The new model draws inspiration from the experimental works of Professor Lydia Bourouiba at MIT, whose team has published extensively on the fluid dynamics of disease transmission. The team also accounted for interactions between people and the cloud in a social setting, which was modelled using equations originally designed to describe collisions between molecules in a chemical reaction.

Distinctions can be made between different types of respiratory events such as coughing, breathing, singing, sneezing or even talking. The model also incorporates the most recent information about typical SARS-CoV-2 viral load and virus lifetimes.

Combining the “physics of the cloud” with the “physics of the crowd” enables the researchers’ model to produce estimates of the basic reproduction number, known as R0, under various scenarios, as well as potentially explaining how superspreading events can occur.

R0 can be thought of as the expected number of new cases that each current case will give rise to over its lifetime. If it is above one, the disease will continue to spread exponentially. If not, the pandemic will eventually burn out.

As before, the team tested their basic droplet model with an acoustic levitator, a device that uses sound waves to cause droplets of saline solution to float suspended in air. This time, the team used real saliva of “a healthy subject who was Covid-19 negative.” The experiment was performed at the Indian Institute of Science in Bangalore and results will be published in a future paper.

Inferences of the model include:

  • The most lethal droplets from a cough were those with initial sizes of 10 to 50 microns. This is a size blocked by most masks. But Chaudhuri points out that, by the time they are inhaled, the droplets could shrink to less than 20 per cent of their original size.
  • Droplets – and especially the dried-out nuclei that contain the virus particles – can easily spread 12 feet or further. However, with distance, the droplet cloud expands and gets diluted, which reduces the probability of infection.
  • Without ventilation, droplet nuclei are persistent, meaning they remain suspended in air for long periods of time. Because of this persistence, they have the potential to infect larger numbers of people than the initial droplets.

As for advice to reduce the spread, Chaudhuri cautions that he’s not an expert on disease transmission, but says the following is consistent with the team’s model: wear a mask (three layered masks are most effective), avoid spending time indoors in public places, improve ventilation, keep as far apart as possible and also wash hands frequently.

Chaudhuri acknowledges that this model is based on an idealized scenario and includes a number of assumptions. One of the most important relates to what degree the virus particles embedded inside the droplets remain infectious after the liquid surrounding them has evaporated, a question he says is “still an ongoing research problem for virologists.”

But he says the value of a physics-based approach is that the same basic framework can be adapted to different scenarios simply by adjusting certain parameters or the boundary conditions of the analysis.

“Additional complexities in terms of room size, partitions, ventilation, could be introduced and accounted for,” he says.

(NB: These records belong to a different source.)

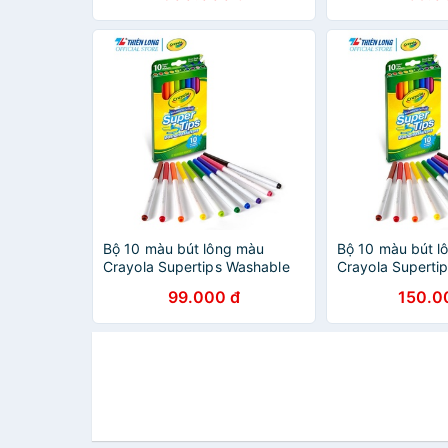
Bộ 10 màu bút lông màu
Bộ 10 màu bút l
Crayola Supertips Washable
Crayola Superti
Marker- 10 màu- Viết vẽ nét
Marker- 10 màu- 
99.000 đ
150.0
mảnh - nét đậm, có thể rửa
mảnh - nét đậm,
được
được .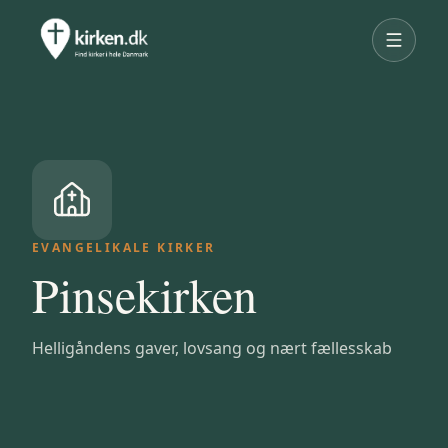
EVANGELIKALE KIRKER
Pinsekirken
Helligåndens gaver, lovsang og nært fællesskab
GRUNDLAGT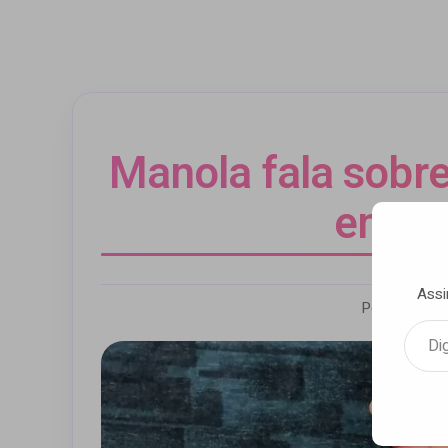
Manola fala sobr
em no
Assi
Por Andrezz
Digite seu e-mail…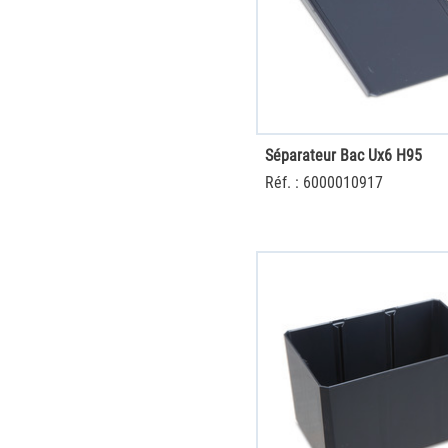
Séparateur Bac Ux6 H95
Réf. : 6000010917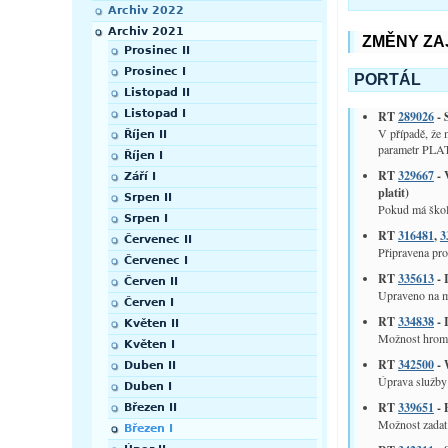
Archiv 2022
Archiv 2021
ZMĚNY ZA
Prosinec II
Prosinec I
PORTÁL
Listopad II
Listopad I
RT
289026
- 
V případě, ž
Říjen II
parametr PL
Říjen I
RT
329667
- 
Září I
platit)
Srpen II
Pokud má škol
Srpen I
RT
316481
,
3
Červenec II
Připravena pr
Červenec I
RT
335613
- 
Červen II
Upraveno na mo
Červen I
RT
334838
- 
Květen II
Možnost hroma
Květen I
RT
342500
- 
Duben II
Úprava služby
Duben I
RT
339651
- 
Březen II
Možnost zadat 
Březen I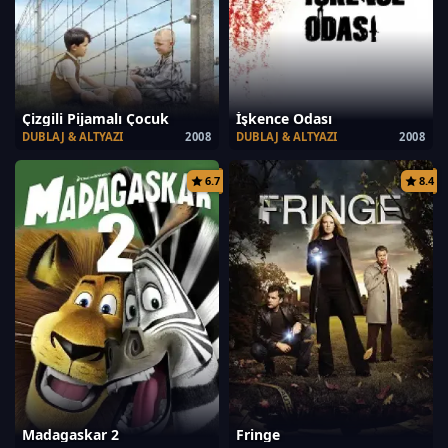
Çizgili Pijamalı Çocuk
İşkence Odası
DUBLAJ & ALTYAZI
2008
DUBLAJ & ALTYAZI
2008
6.7
8.4
Madagaskar 2
Fringe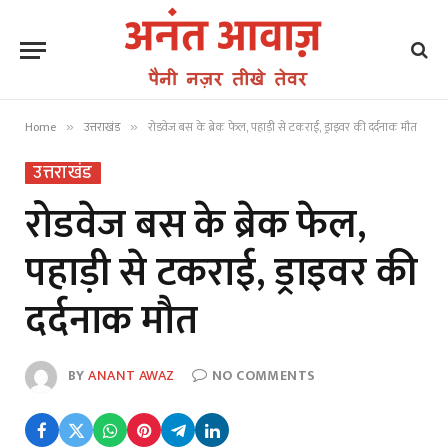
Home
उत्तराखंड
रोडवेज बस के ब्रेक फेल, पहाड़ी से टकराई, ड्राइवर की दर्दनाक मौत
»
»
उत्तराखंड
रोडवेज बस के ब्रेक फेल,
पहाड़ी से टकराई, ड्राइवर की
दर्दनाक मौत
BY
ANANT AWAZ
NO COMMENTS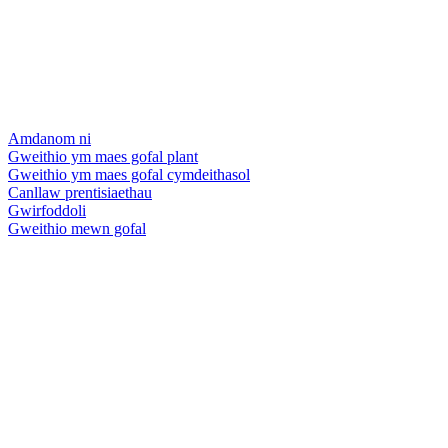
Amdanom ni
Gweithio ym maes gofal plant
Gweithio ym maes gofal cymdeithasol
Canllaw prentisiaethau
Gwirfoddoli
Gweithio mewn gofal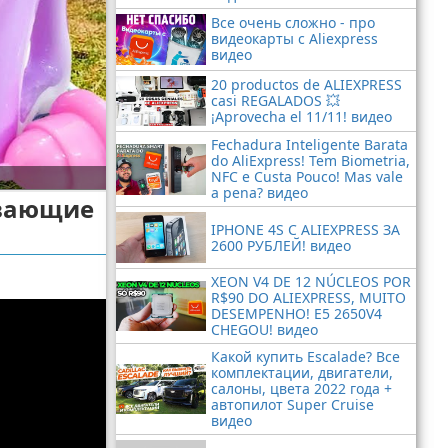
Все очень сложно - про
видеокарты с Aliexpress
видео
20 productos de ALIEXPRESS
casi REGALADOS 💥
¡Aprovecha el 11/11! видео
Fechadura Inteligente Barata
do AliExpress! Tem Biometria,
NFC e Custa Pouco! Mas vale
a pena? видео
ивающие
IPHONE 4S С ALIEXPRESS ЗА
2600 РУБЛЕЙ! видео
XEON V4 DE 12 NÚCLEOS POR
R$90 DO ALIEXPRESS, MUITO
DESEMPENHO! E5 2650V4
CHEGOU! видео
Какой купить Escalade? Все
комплектации, двигатели,
салоны, цвета 2022 года +
автопилот Super Cruise
видео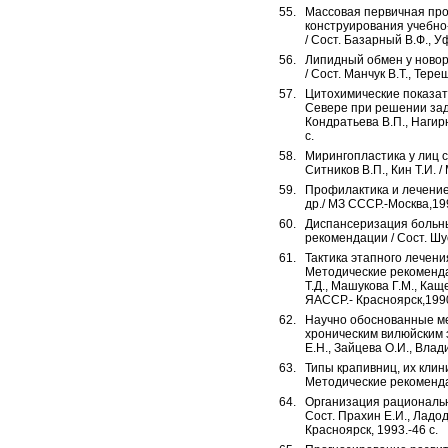
Массовая первичная пр
конструирования учебно
/ Сост. Базарный В.Ф., У
Липидный обмен у новор
/ Сост. Манчук В.Т., Тере
Цитохимические показат
Севере при решении зада
Кондратьева В.П., Нагирн
с.
Мирингопластика у лиц 
Ситников В.П., Кин Т.И. 
Профилактика и лечение 
др./ МЗ СССР.-Москва,19
Диспансеризация больн
рекомендации / Сост. Шу
Тактика этапного лечени
Методические рекомендац
Т.Д., Машукова Г.М., Кащ
ЯАССР.- Красноярск,1990
Научно обоснованные м
хроническим вилюйским 
Е.Н., Зайцева О.И., Влади
Типы крапивниц, их кли
Методические рекомендаци
Организация рациональн
Сост. Прахин Е.И., Ладод
Красноярск, 1993.-46 с.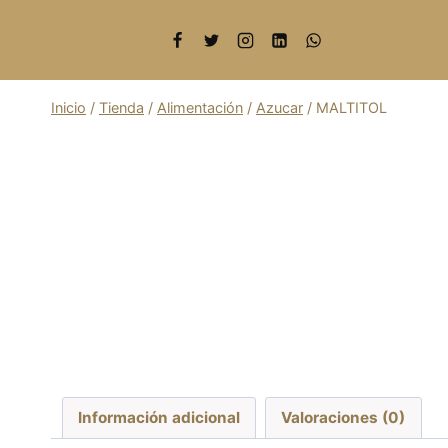
Saltar
al
contenido
Inicio
/
Tienda
/
Alimentación
/
Azucar
/
MALTITOL
Información adicional
Valoraciones (0)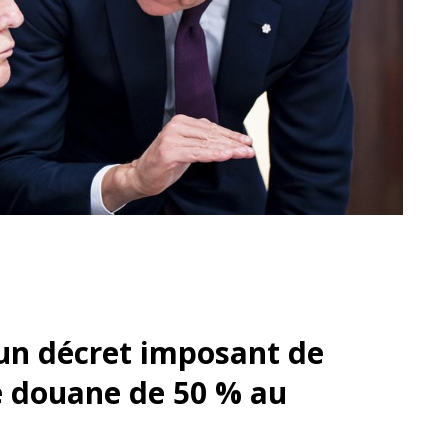
un décret imposant de
e douane de 50 % au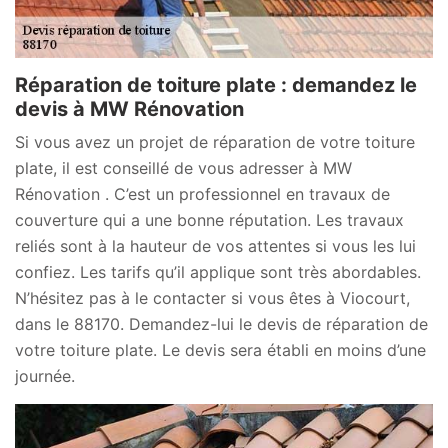
Réparation de toiture plate : demandez le
devis à MW Rénovation
Si vous avez un projet de réparation de votre toiture
plate, il est conseillé de vous adresser à MW
Rénovation . C’est un professionnel en travaux de
couverture qui a une bonne réputation. Les travaux
reliés sont à la hauteur de vos attentes si vous les lui
confiez. Les tarifs qu’il applique sont très abordables.
N’hésitez pas à le contacter si vous êtes à Viocourt,
dans le 88170. Demandez-lui le devis de réparation de
votre toiture plate. Le devis sera établi en moins d’une
journée.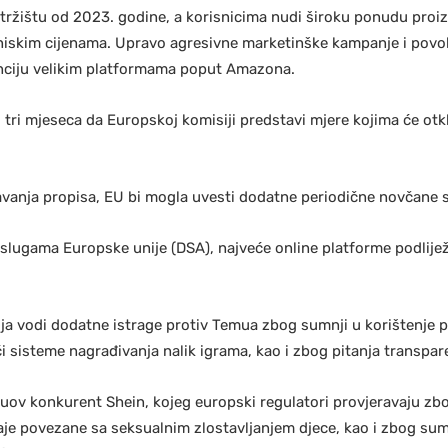
ržištu od 2023. godine, a korisnicima nudi široku ponudu proizv
 niskim cijenama. Upravo agresivne marketinške kampanje i povo
enciju velikim platformama poput Amazona.
d tri mjeseca da Europskoj komisiji predstavi mjere kojima će otk
avanja propisa, EU bi mogla uvesti dodatne periodične novčane s
slugama Europske unije (DSA), najveće online platforme podli
ja vodi dodatne istrage protiv Temua zbog sumnji u korištenje p
ći sisteme nagrađivanja nalik igrama, kao i zbog pitanja transpar
uov konkurent Shein, kojeg europski regulatori provjeravaju zbo
aje povezane sa seksualnim zlostavljanjem djece, kao i zbog su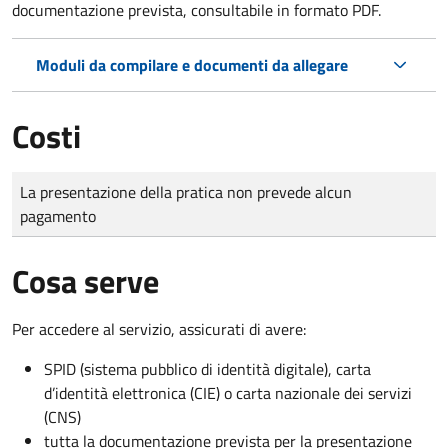
documentazione prevista, consultabile in formato PDF.
Moduli da compilare e documenti da allegare
Costi
Tipo di pagamento
Importo
La presentazione della pratica non prevede alcun
pagamento
Cosa serve
Per accedere al servizio, assicurati di avere:
SPID (sistema pubblico di identità digitale), carta
d’identità elettronica (CIE) o carta nazionale dei servizi
(CNS)
tutta la documentazione prevista per la presentazione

The team hopes to collaborate with more researchers outside their discipline to address some of the areas where their model could be further improved. Chaudhuri stresses the multidisciplinary nature of the challenges posed by COVID-19.

“This is a problem that involves doctors, public health researchers, epidemiologists, virologists, mathematicians, computer scientists, as well as experts in aerosols and fluid mechanics,” he says. “We have to work together to gain a complete picture.”